His first serious writing was sports coverage of the games he played in for his high school newspaper. He went on to study engineering in college, but he said, "I found engineering not at all to my taste. I preferred baseball." He might have gone from college baseball to professional baseball, but he dropped out of college to become a writer instead.
His first novel Maggie, A Girl of the Streets (1893) was too vulgar for any of the publishers at the time, so he borrowed money from his brother to have it self-published. Booksellers wouldn't stock it, so he gave away about a hundred copies and burned the rest. He said, "I cannot see why people hate ugliness in art. Ugliness is just a matter of treatment."
After reading a series of reminiscences of Civil War veterans published in newspapers, Crane decided to write a Civil War story himself, and the result was his novel The Red Badge of Courage (1895), the story of Henry Fleming, who signs up for the 304th New York regiment, hoping to experience the glory of battle that he's read about in school. But when he finally finds himself in his first actual battle, he winds up running away, wandering through the wilderness, and stumbling upon wounded soldiers and dead bodies, until he joins back up with his regiment and becomes the war hero he had hoped to be.

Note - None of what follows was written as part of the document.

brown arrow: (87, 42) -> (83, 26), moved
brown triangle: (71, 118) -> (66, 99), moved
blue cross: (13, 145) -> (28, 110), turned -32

The Red Badge of Courage made him famous. It was called the most realistic war novel ever written, and no one could believe that its author was a twenty-four year old who'd never been in battle himself. Civil War veterans wrote in to newspapers claiming that they knew Stephen Crane; they'd fought beside him in various Civil War battles. When the writer Hamlin Garland asked him how he'd conveyed the battlefield scenes so vividly, Stephen Crane said he'd just drawn on his own experience as an athlete.

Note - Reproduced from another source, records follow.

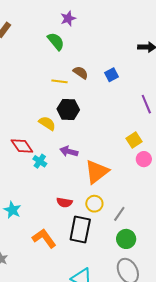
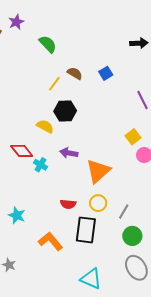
purple star: (68, 18) -> (16, 22), moved
yellow line: (59, 81) -> (54, 84), turned -56

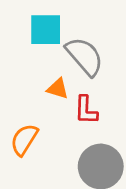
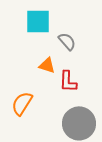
gray semicircle: (85, 56) -> (67, 41), size x0.6

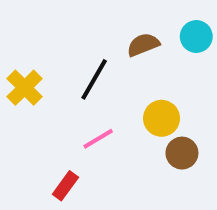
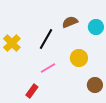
cyan circle: (196, 37) -> (96, 27), moved
brown circle: (182, 153) -> (95, 85), moved

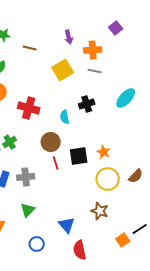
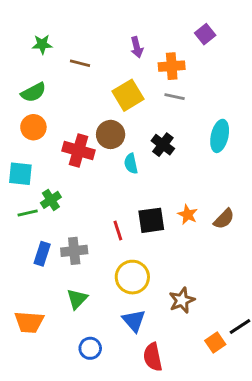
cyan ellipse: (126, 98) -> (220, 136), turned -30
black cross: (87, 104) -> (163, 145), turned -35
brown circle: (51, 142) -> (111, 134), moved
brown semicircle: (136, 176) -> (224, 219), moved
yellow circle: (108, 179) -> (132, 277), moved
brown star: (100, 211) -> (182, 300), turned 30

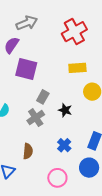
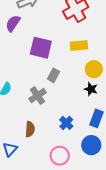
purple square: (26, 69) -> (41, 48), moved
gray rectangle: (43, 97) -> (54, 75), moved
black star: (65, 110) -> (91, 89), moved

Crane spent the rest of his life working as a war correspondent. On New Year's Eve in 1896, he was on a boat to Cuba to cover the Spanish American War when the boat hit a sandbar and sank. He barely survived in a small dingy with three other men and spent 30 hours at sea, eventually jumping ship and swimming to shore. The event damaged his health and led to his death a few years later, but it also inspired his short story "The Open Boat" (1898). Crane died two years later of TB. He was just twenty-eight years old.